« ILS SONT DE CHAIR ET DE SANG » – Alain Damasio, écrivain 
18 juillet 2024
Alain Damasio, écrivain, membre du comité de soutien de SOS MEDITERRANEE, nous offre un texte qui évoque l’humanité des personnes que nous secourons.  

J’ai toujours pensé que le mot « étranger » était un verbe. Pas un nom. Un verbe d’action qu’on utilise pour mettre à distance ceux qui sont pourtant comme nous, pour les éloigner de cette évidence qu’ils sont comme nous, qu’ils sont nous.  
 
Les femmes, hommes et enfants qui tentent de traverser la Méditerranée pour aller toucher une côte plus au nord ont une tête, un tronc, des bras et des jambes, ils sont de chair et de sang, enveloppés dans une peau, cadencés par un cœur qui bat, gorgés de désirs et beaux du courage de partir. Mais nous autres, rive nord, on les « étrange ». On en fait une masse sombre, faussement nombreuse, bizarre, on les dote de mobiles inavouables, on les recule.  
 
N’importe quel enfant devant une carte de la Méditerranée voit un lac avec des îles. Il voit aussi des pays bordant ce lac, réunis comme autour d’un feu bleu, épaule contre épaule : Mare Nostrum. Notre mer : la grecque, la marocaine, l’espagnole, la syrienne, l’algérienne, la turque, la palestinienne et la juive, la corse et la libyenne, la crétoise et la croate, l’italienne ou l’égyptienne. Et on devrait empêcher les gens d’aller d’une rive à l’autre ? Au nom de quoi ?  
 
SOS MEDITERRANEE s’est construite sur l’évidence intemporelle du droit de la mer et du devoir d’assistance. Quand un être humain se noie, on ne lui demande pas son passeport, on le sauve.
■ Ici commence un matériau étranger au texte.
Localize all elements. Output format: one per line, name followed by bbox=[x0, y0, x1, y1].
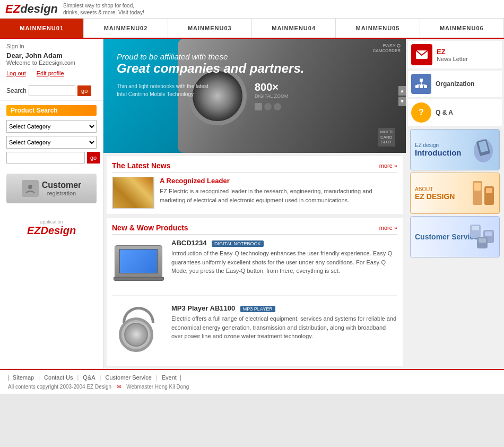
logo-text: EZdesign bbox=[5, 2, 58, 16]
footer-webmaster: Webmaster Hong Kil Dong bbox=[126, 384, 189, 390]
footer-nav: | Sitemap | Contact Us | Q&A | Customer … bbox=[8, 374, 496, 381]
logo-design: design bbox=[20, 2, 58, 15]
sidebar-footer-logo: application EZDesign bbox=[0, 209, 103, 242]
search-go-button[interactable]: go bbox=[77, 85, 91, 96]
org-text: Organization bbox=[436, 80, 474, 88]
banner-next[interactable]: ▼ bbox=[398, 97, 406, 106]
promo-about-text: ABOUT EZ DESIGN bbox=[415, 186, 455, 201]
promo-intro-text: EZ design Introduction bbox=[415, 142, 461, 157]
svg-rect-4 bbox=[420, 85, 423, 88]
category-select-1[interactable]: Select Category bbox=[6, 120, 97, 133]
svg-rect-20 bbox=[479, 238, 486, 243]
product-info-2: MP3 Player AB1100 MP3 PLAYER Electric of… bbox=[171, 304, 397, 352]
products-more-link[interactable]: more » bbox=[379, 225, 397, 231]
product-thumb-2 bbox=[112, 304, 165, 352]
news-section: The Latest News more » A Recognized Lead… bbox=[107, 156, 403, 214]
footer: | Sitemap | Contact Us | Q&A | Customer … bbox=[0, 369, 504, 394]
footer-sitemap[interactable]: Sitemap bbox=[13, 374, 34, 381]
footer-logo-name: EZDesign bbox=[5, 225, 98, 237]
search-input[interactable] bbox=[29, 85, 75, 96]
product-desc-2: Electric offers a full range of electric… bbox=[171, 314, 397, 341]
ps-search-input[interactable] bbox=[6, 152, 85, 164]
product-thumb-1 bbox=[112, 239, 165, 287]
product-tag-1: DIGITAL NOTEBOOK bbox=[212, 240, 264, 247]
products-title-accent: Products bbox=[156, 224, 188, 232]
sep4: | bbox=[156, 374, 158, 381]
org-icon[interactable] bbox=[411, 74, 431, 94]
product-name-1: ABCD1234 DIGITAL NOTEBOOK bbox=[171, 239, 397, 247]
customer-reg-icon bbox=[22, 180, 39, 197]
user-name: Dear, John Adam bbox=[6, 51, 97, 59]
news-content: A Recognized Leader EZ Electric is a rec… bbox=[160, 177, 397, 209]
promo-service-img bbox=[467, 222, 497, 253]
footer-event[interactable]: Event bbox=[162, 374, 177, 381]
products-title: New & Wow Products bbox=[112, 224, 188, 232]
nav-item-5[interactable]: MAINMENU05 bbox=[336, 19, 420, 38]
product-search-title: Product Search bbox=[6, 105, 97, 116]
newsletter-text: EZ News Letter bbox=[437, 48, 468, 62]
product-search-block: Product Search Select Category Select Ca… bbox=[0, 101, 103, 168]
content-area: The Latest News more » A Recognized Lead… bbox=[103, 153, 406, 369]
category-select-2[interactable]: Select Category bbox=[6, 136, 97, 149]
logo: EZdesign Simplest way to shop for food, … bbox=[5, 2, 144, 16]
banner-line3: Thin and light notebooks with the latest… bbox=[117, 82, 304, 98]
mid-section: Sign in Dear, John Adam Welcome to Ezdes… bbox=[0, 39, 504, 369]
banner-line2: Great companies and partners. bbox=[117, 61, 304, 76]
qa-icon[interactable]: ? bbox=[411, 102, 431, 123]
news-header: The Latest News more » bbox=[112, 161, 397, 173]
promo-service[interactable]: Customer Service bbox=[410, 216, 500, 257]
product-name-2: MP3 Player AB1100 MP3 PLAYER bbox=[171, 304, 397, 312]
products-header: New & Wow Products more » bbox=[112, 224, 397, 235]
ps-go-button[interactable]: go bbox=[87, 152, 100, 164]
signin-links: Log out Edit profile bbox=[6, 70, 97, 76]
newsletter-block: EZ News Letter bbox=[408, 41, 502, 68]
nav-item-4[interactable]: MAINMENU04 bbox=[252, 19, 336, 38]
product-info-1: ABCD1234 DIGITAL NOTEBOOK Introduction o… bbox=[171, 239, 397, 287]
customer-reg-title: Customer bbox=[42, 180, 82, 190]
newsletter-icon[interactable] bbox=[411, 44, 432, 65]
footer-qa[interactable]: Q&A bbox=[83, 374, 95, 381]
right-sidebar: EZ News Letter Organization ? Q & A EZ d… bbox=[406, 39, 504, 369]
footer-copy-row: All contents copyright 2003-2004 EZ Desi… bbox=[8, 384, 496, 390]
product-desc-1: Introduction of the Easy-Q technology en… bbox=[171, 249, 397, 276]
camera-multi: MULTICARDSLOT bbox=[378, 128, 395, 147]
sep1: | bbox=[38, 374, 40, 381]
product-item-2: MP3 Player AB1100 MP3 PLAYER Electric of… bbox=[112, 304, 397, 360]
promo-intro[interactable]: EZ design Introduction bbox=[410, 129, 500, 170]
search-label: Search bbox=[6, 87, 27, 94]
logo-ez: EZ bbox=[5, 2, 20, 15]
nav-item-2[interactable]: MAINMENU02 bbox=[84, 19, 168, 38]
nav-item-1[interactable]: MAINMENU01 bbox=[0, 19, 84, 38]
footer-contact[interactable]: Contact Us bbox=[44, 374, 73, 381]
banner-prev[interactable]: ▲ bbox=[398, 86, 406, 96]
search-block: Search go bbox=[0, 81, 103, 101]
footer-logo-pre: application bbox=[5, 219, 98, 225]
banner-line1: Proud to be affiliated with these bbox=[117, 52, 304, 61]
product-item-1: ABCD1234 DIGITAL NOTEBOOK Introduction o… bbox=[112, 239, 397, 296]
ps-search-row: go bbox=[6, 152, 97, 164]
product-tag-2: MP3 PLAYER bbox=[240, 306, 275, 312]
qa-block: ? Q & A bbox=[408, 99, 502, 126]
promo-about[interactable]: ABOUT EZ DESIGN bbox=[410, 173, 500, 214]
customer-reg-sub: registration bbox=[42, 190, 82, 196]
svg-rect-14 bbox=[486, 188, 492, 193]
news-thumbnail bbox=[112, 177, 154, 209]
org-block: Organization bbox=[408, 71, 502, 97]
news-title: The Latest News bbox=[112, 161, 170, 170]
promo-about-img bbox=[470, 178, 497, 209]
edit-profile-link[interactable]: Edit profile bbox=[37, 70, 64, 76]
customer-registration[interactable]: Customer registration bbox=[6, 174, 97, 203]
logout-link[interactable]: Log out bbox=[6, 70, 26, 76]
news-more-link[interactable]: more » bbox=[379, 162, 397, 169]
svg-rect-5 bbox=[424, 85, 427, 88]
svg-rect-16 bbox=[472, 226, 479, 230]
svg-rect-18 bbox=[485, 231, 492, 236]
signin-title: Sign in bbox=[6, 43, 97, 49]
footer-service[interactable]: Customer Service bbox=[105, 374, 151, 381]
tagline: Simplest way to shop for food, drinks, s… bbox=[63, 2, 144, 16]
center-column: Proud to be affiliated with these Great … bbox=[103, 39, 406, 369]
signin-block: Sign in Dear, John Adam Welcome to Ezdes… bbox=[0, 39, 103, 81]
nav-item-6[interactable]: MAINMENU06 bbox=[420, 19, 504, 38]
sep3: | bbox=[100, 374, 101, 381]
nav-item-3[interactable]: MAINMENU03 bbox=[168, 19, 252, 38]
Basta. Et ce rescapé, on l’amène en lieu sûr, c’est tout. Et c’est la moindre des choses.  
 
L’association a déjà sauvé plus de 40 000 vies. Vous mesurez ce que ça représente ? Si on vous disait : la totalité des habitants de Bayonne, de Chartres, de Lens ou de Sète va mourir — sauf qu’on peut encore les sauver, vous feriez quoi ?  
 
En vérité, SOS MEDITERRANEE a évité plus de 40 000 morts consenties par des gens cravatés qui pensent que conjuguer le verbe étranger à l’impératif et au futur éternel, fait partie des techniques de base pour atteindre et garder le pouvoir. Refuser de sauver, et pire, bloquer ceux qui sauvent, quand on sait pertinemment ce qui se passe, est un crime. Délibéré. Un crime qu’avec un seul bateau équipé, on sait pourtant empêcher. Par milliers.  
 
Quand certains de nos gouvernants européens, vautrés dans leur populisme, pensent que leur rôle n’est pas d’éveiller les citoyens et leurs enfants à l’empathie, même minimale, ce fondement même de l’humanité et de sa beauté, on est au-delà de la servilité et de la honte.  
 
On peut certes en pleurer. Ou mieux, se dire que c’est à nous, citoyens, de faire le travail et donc de donner : de l’argent, du temps, du courage pour que la mer reste ce lieu où la main se tend vers la main qui coule.